Elijah Miller’s NEC v30 on a Pi hat

v30 on a board

While talking about home brew 8080 and 8086 systems on Discord an ebay search brought me to Elijah’s store page where this small little curiosity was up for sale. It’s literally just a NEC v30 on a Raspberry Pi hat, for a mere $15 USD! Interestingly enough the v30 can operate at 3.3v meaning no special hardware is required to interface to the GPIO bus on a Pi. This reminds me so much of the CP/M cartridge for the Commodore 64, and the price being so right I quickly ordered one and eagerly awaited to 2 weeks shipping to Asia.

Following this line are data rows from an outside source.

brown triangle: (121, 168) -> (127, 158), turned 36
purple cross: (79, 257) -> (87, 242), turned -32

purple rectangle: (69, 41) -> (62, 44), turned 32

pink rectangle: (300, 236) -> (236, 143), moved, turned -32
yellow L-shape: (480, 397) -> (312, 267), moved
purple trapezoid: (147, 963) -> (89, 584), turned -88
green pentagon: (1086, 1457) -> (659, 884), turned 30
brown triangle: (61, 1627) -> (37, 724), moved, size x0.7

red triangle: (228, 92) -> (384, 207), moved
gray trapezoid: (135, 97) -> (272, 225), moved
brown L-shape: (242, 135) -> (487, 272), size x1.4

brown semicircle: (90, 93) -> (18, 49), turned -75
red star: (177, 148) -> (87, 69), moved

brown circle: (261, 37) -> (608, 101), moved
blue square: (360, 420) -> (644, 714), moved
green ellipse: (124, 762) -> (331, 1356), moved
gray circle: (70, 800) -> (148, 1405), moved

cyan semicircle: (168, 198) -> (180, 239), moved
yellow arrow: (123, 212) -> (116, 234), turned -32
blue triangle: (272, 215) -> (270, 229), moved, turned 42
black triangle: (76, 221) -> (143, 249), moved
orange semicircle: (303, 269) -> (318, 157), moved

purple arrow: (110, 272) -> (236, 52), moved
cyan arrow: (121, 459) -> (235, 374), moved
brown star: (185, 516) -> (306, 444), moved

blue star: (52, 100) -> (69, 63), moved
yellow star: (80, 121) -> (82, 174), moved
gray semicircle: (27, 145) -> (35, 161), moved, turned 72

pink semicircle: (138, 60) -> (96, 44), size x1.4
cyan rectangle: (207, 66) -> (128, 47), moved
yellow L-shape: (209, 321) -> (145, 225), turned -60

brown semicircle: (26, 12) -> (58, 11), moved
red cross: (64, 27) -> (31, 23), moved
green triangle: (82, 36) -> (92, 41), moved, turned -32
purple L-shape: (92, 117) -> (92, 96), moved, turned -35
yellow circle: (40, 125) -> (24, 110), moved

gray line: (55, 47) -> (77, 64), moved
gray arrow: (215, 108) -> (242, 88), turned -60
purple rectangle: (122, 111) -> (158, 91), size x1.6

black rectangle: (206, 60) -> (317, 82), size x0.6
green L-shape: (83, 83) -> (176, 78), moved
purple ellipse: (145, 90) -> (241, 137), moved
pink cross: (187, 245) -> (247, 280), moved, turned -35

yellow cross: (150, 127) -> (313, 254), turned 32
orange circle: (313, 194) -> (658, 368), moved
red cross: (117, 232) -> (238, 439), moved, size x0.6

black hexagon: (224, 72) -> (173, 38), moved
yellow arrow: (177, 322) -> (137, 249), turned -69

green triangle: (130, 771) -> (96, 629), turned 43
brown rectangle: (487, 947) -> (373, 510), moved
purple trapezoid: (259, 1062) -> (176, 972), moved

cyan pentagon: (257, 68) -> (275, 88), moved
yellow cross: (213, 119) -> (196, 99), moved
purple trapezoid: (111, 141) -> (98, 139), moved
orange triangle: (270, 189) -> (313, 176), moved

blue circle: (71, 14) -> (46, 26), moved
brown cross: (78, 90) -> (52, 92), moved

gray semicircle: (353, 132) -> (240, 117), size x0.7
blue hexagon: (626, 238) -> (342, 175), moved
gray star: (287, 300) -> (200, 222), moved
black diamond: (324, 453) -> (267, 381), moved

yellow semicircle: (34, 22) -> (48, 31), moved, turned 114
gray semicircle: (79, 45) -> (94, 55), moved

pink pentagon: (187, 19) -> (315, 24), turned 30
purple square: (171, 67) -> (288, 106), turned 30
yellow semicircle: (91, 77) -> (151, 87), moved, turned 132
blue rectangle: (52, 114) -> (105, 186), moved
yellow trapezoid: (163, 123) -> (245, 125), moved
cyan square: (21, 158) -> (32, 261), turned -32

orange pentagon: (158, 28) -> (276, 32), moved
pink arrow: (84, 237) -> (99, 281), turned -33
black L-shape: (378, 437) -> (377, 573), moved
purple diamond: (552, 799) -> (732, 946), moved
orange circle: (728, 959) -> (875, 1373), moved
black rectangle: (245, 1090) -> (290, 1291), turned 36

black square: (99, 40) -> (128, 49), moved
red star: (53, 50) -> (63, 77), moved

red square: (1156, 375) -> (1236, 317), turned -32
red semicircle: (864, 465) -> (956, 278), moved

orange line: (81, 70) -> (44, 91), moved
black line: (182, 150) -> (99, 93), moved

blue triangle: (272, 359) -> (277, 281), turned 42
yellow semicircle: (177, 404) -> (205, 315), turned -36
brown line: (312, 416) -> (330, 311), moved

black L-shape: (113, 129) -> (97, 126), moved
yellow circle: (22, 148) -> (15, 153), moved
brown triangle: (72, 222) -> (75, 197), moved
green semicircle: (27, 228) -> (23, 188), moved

While I have Pi 4’s that I run Windows 10 on to drive some displays & power point, I wanted to use the slightly faster Pi400 for this. The Pi400 has a compatible GPIO expansion port so just like a cartridge it’s a simple matter of slotting the card, powering up and building the software. While there is an included binary, it’s a 32bit one, and I’m running Manjaro on the Pi400 for a similar look/feel as the PineBook Pro. Anyways the dependences are SDL2, and an odly named ‘wiringPi’ library that allows C programs to interface to the GPIO.

You can download the emulator over on homebrew8088, specifically the Raspberry Pi Second Project. The last ‘ver 2’ download has the project configured for a v30 which is an 8086 analogue, unlike the v20 which is an 8088. When physically interfacing to the processor things like this really matter!

With the emulator built it was pretty simple to fire it up, and boot into MS-DOS:

first boot!

I have to admit I was a little startled at first as I really had no idea if this was going to work at all. I’d spoken to an engineer friend and he was saying plugging a CPU directly into the GPIO bus, and toggling connections to actually emulate the board was both crazy and that without any electrical buffers it’d most likely either fry the processor and maybe the Pi as well. I suspect this being low voltage may be sparing both, although I have no EE so I’m not going to pretend to know.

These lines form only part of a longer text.